Solar 2020 Part 6: Equipment Overview

For this week, let’s take a break to examine the hardware I’m using for my solar install.

The core bits of the hardware involved are ITEK 295SE panels, Sunny Boy inverters, and Midnite combiners/fuse boxes, in various configurations.


This is a companion discussion topic for the original entry at https://www.sevarg.net/2020/09/13/solar-2020-part-6-equipment-overview/

(Comments from Blogger)

2020-09-24 by Unknown

The black insulation in your boxes might be there in order to meet open air spacing requirements. Above 150 volts line to ground you need around 1" between conductors or between conductors and ground (depending on standards and other things). At the electrical products factory I work out of we place this material (factory people call it “fish paper”) under fuse blocks mounted on grounded steel barriers. Not because it is required by the fuse block manufacturer, but because there just isn’t enough clearance between the terminals and the steel at 480VAC.

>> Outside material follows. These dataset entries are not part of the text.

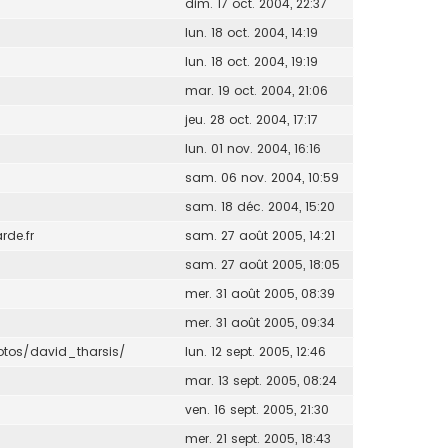
dim. 17 oct. 2004, 22:37
lun. 18 oct. 2004, 14:19
lun. 18 oct. 2004, 19:19
mar. 19 oct. 2004, 21:06
jeu. 28 oct. 2004, 17:17
lun. 01 nov. 2004, 16:16
sam. 06 nov. 2004, 10:59
sam. 18 déc. 2004, 15:20
de.fr
sam. 27 août 2005, 14:21
sam. 27 août 2005, 18:05
mer. 31 août 2005, 08:39
mer. 31 août 2005, 09:34
otos/david_tharsis/
lun. 12 sept. 2005, 12:46
mar. 13 sept. 2005, 08:24
ven. 16 sept. 2005, 21:30
mer. 21 sept. 2005, 18:43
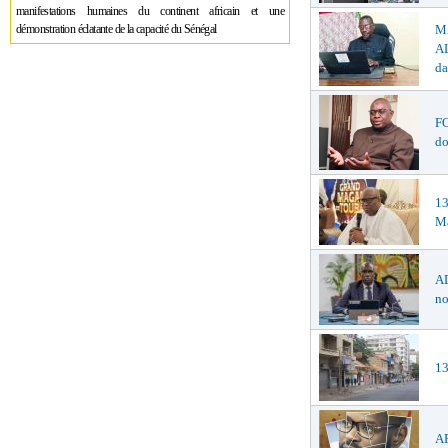
manifestations humaines du continent africain et une
M
démonstration éclatante de la capacité du Sénégal
AL
da
F
do
1
Ma
AD
no
13
AF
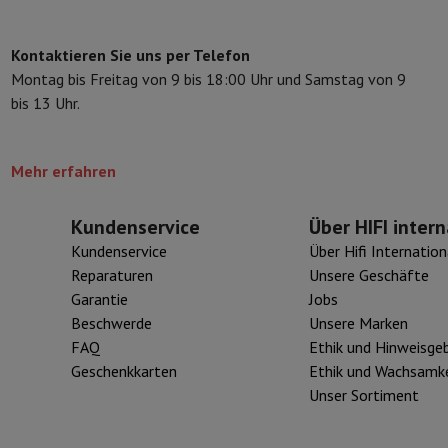
eibeinstative
Digitaler Bilderrahmen & Album
Kontaktieren Sie uns per Telefon
Montag bis Freitag von 9 bis 18:00 Uhr und Samstag von 9
ras
Wetterwarte
bis 13 Uhr.
Watch
Garmin
Activity Tracker
d Elektroroller
E-Bike
Mehr erfahren
er
Spiele
Gaming-Stühle
Kundenservice
Über HIFI intern
n
Steckdosen für die Reise
Solarenergie
Kundenservice
Über Hifi Internation
Reparaturen
Unsere Geschäfte
Garantie
Jobs
d zurück
Sicher bezahlen
Beschwerde
Unsere Marken
Geschäft
Große Elektroinstallation
Integrierte Installation
Installat
FAQ
Ethik und Hinweisge
ferzeit
Geschenkkarten
Ethik und Wachsamke
 Mastercard auf Kredit kaufen?
Wann wird meine Bestellung geliefer
Unser Sortiment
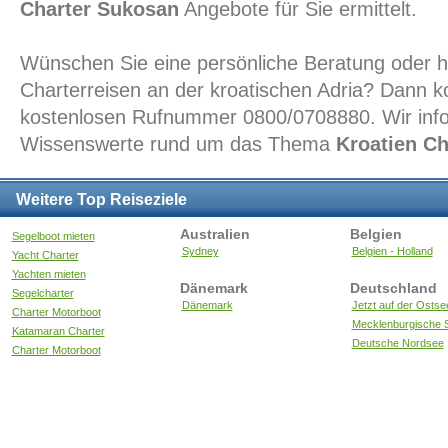
Charter Sukosan
Angebote für Sie ermittelt.
Wünschen Sie eine persönliche Beratung oder h
Charterreisen an der kroatischen Adria? Dann ko
kostenlosen Rufnummer 0800/0708880. Wir infor
Wissenswerte rund um das Thema
Kroatien C
Weitere Top Reiseziele
Australien
Belgien
Segelboot mieten
Sydney
Belgien - Holland
Yacht Charter
Yachten mieten
Dänemark
Deutschland
Segelcharter
Dänemark
Jetzt auf der Ostse
Charter Motorboot
Mecklenburgische S
Katamaran Charter
Deutsche Nordsee
Charter Motorboot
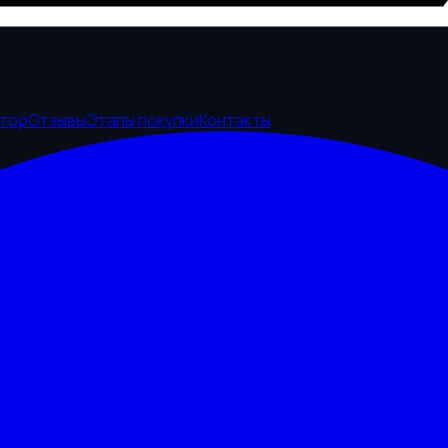
ятор
Отзывы
Этапы покупки
Контакты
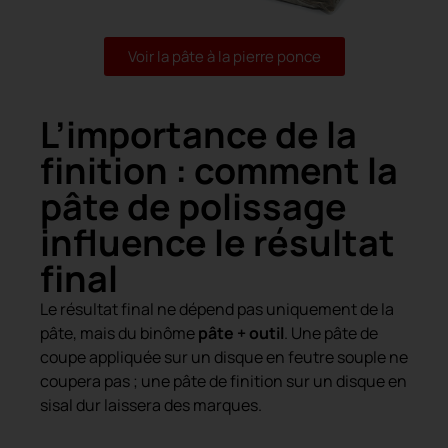
Voir la pâte à la pierre ponce
L’importance de la
finition : comment la
pâte de polissage
influence le résultat
final
Le résultat final ne dépend pas uniquement de la
pâte, mais du binôme
pâte + outil
. Une pâte de
coupe appliquée sur un disque en feutre souple ne
coupera pas ; une pâte de finition sur un disque en
sisal dur laissera des marques.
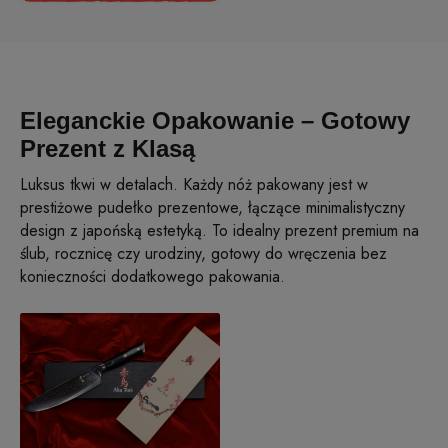
Eleganckie Opakowanie – Gotowy
Prezent z Klasą
Luksus tkwi w detalach. Każdy nóż pakowany jest w
prestiżowe pudełko prezentowe, łączące minimalistyczny
design z japońską estetyką. To idealny prezent premium na
ślub, rocznicę czy urodziny, gotowy do wręczenia bez
konieczności dodatkowego pakowania.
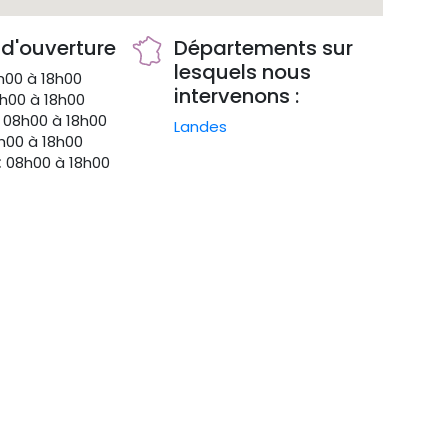
 d'ouverture
Départements sur
lesquels nous
00 à 18h00
intervenons :
h00 à 18h00
08h00 à 18h00
Landes
00 à 18h00
:
08h00 à 18h00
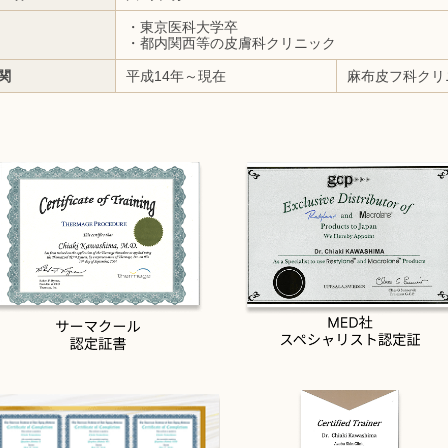
・東京医科大学卒
・都内関西等の皮膚科クリニック
関
平成14年～現在
麻布皮フ科クリ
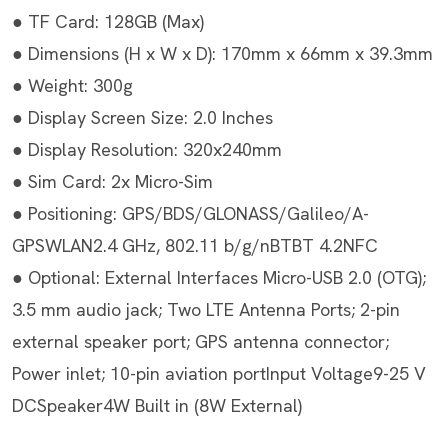
● TF Card: 128GB (Max)
● Dimensions (H x W x D): 170mm x 66mm x 39.3mm
● Weight: 300g
● Display Screen Size: 2.0 Inches
● Display Resolution: 320x240mm
● Sim Card: 2x Micro-Sim
● Positioning: GPS/BDS/GLONASS/Galileo/A-
GPSWLAN2.4 GHz, 802.11 b/g/nBTBT 4.2NFC
● Optional: External Interfaces Micro-USB 2.0 (OTG);
3.5 mm audio jack; Two LTE Antenna Ports; 2-pin
external speaker port; GPS antenna connector;
Power inlet; 10-pin aviation portInput Voltage9-25 V
DCSpeaker4W Built in (8W External)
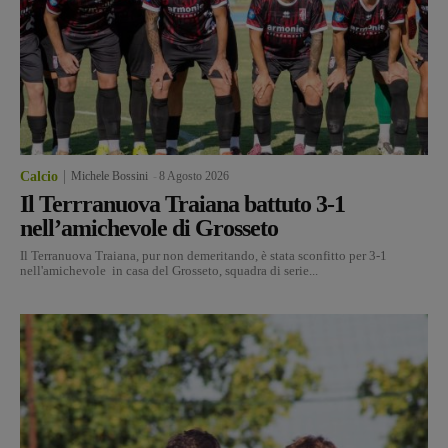
Calcio
Michele Bossini
-
8 Agosto 2026
Il Terrranuova Traiana battuto 3-1
nell’amichevole di Grosseto
Il Terranuova Traiana, pur non demeritando, è stata sconfitto per 3-1
nell'amichevole in casa del Grosseto, squadra di serie...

hi, just came across your blog a few months back. Trying to catch up on older posts (maybe if I started at Part 1 this would be answered…)

I haven’t kept up on solar panel equipment, so I was surprised to see the tidbit “the benefit of some limited backup capacity if the grid is down”. Hmmm, what could that be? You don’t seem to mention that more, but I read about the Sunny Boy and found the SPS feature. Fantastic, I was looking for something like that ten years ago.

I’m shaky on how functional your system currently is … are you using the SPS feature? This seems like a great reason to have multiple inverters, just to get 2000W AC from each one. I glanced at the manual, didn’t seem like 240V was possible, so the water heater and pump are still problematic. Also, it seemed the SPS circuit doesn’t work until you flip a switch, so you couldn’t just leave the fridge & freezer plugged into it all the time?

Damn, was looking at pricing on the 3.8 version, under $1000. I’ll keep reading…

@JohnV - Welcome! Thank you for testing the signup flow! :slight_smile:

Honestly, my solar posts are a little bit scattered. They’ve been delayed by Blogger deciding to use an interface that doesn’t work, then Lent, so… eh. I may have missed some stuff, and the whole process was frustrating enough that I’ve failed to document all of it.

My system is currently fully operational, grid tied, and has exported around 700kWh this billing cycle (remains to see exactly what it works out to, somewhere in that range) after having pulled 3100kWh net since the system was put online back in the late fall (winter heat on electrons, plus basically all our transport miles).

I do have the SPS feature available, for about 5kW usable (each of the “big” arrays will hold 2kW sustained in most conditions, the small south facing array is closer to 1kW stable in the sun). It is single phase, 120V only, so you can’t run a split phase load on it. I have some solutions for this in the works, but haven’t posted anything about them yet.

And, yes, you need to flip the switch every time the sun comes up to enable the SPS feature. It requires the grid side being down (power outage or disconnect flipped) and then the switch. I’m not actually sure what happens if the switch is toggled while the grid is up - haven’t tried that. But it is an emergency supply, not a “leave it on and run grid down on whatever solar can provide” sort of thing.

If you’re doing roof mount, be aware that you can use SPS with optimizers now - you just have to provide 18V or so to the switch terminals. There’s a tech note on it, I’ve linked it somewhere else on this forum.

Easter is this weekend, so I’ll be resuming posts next weekend, with a few left on solar, and then plenty of other weird stuff I’ve been playing around with.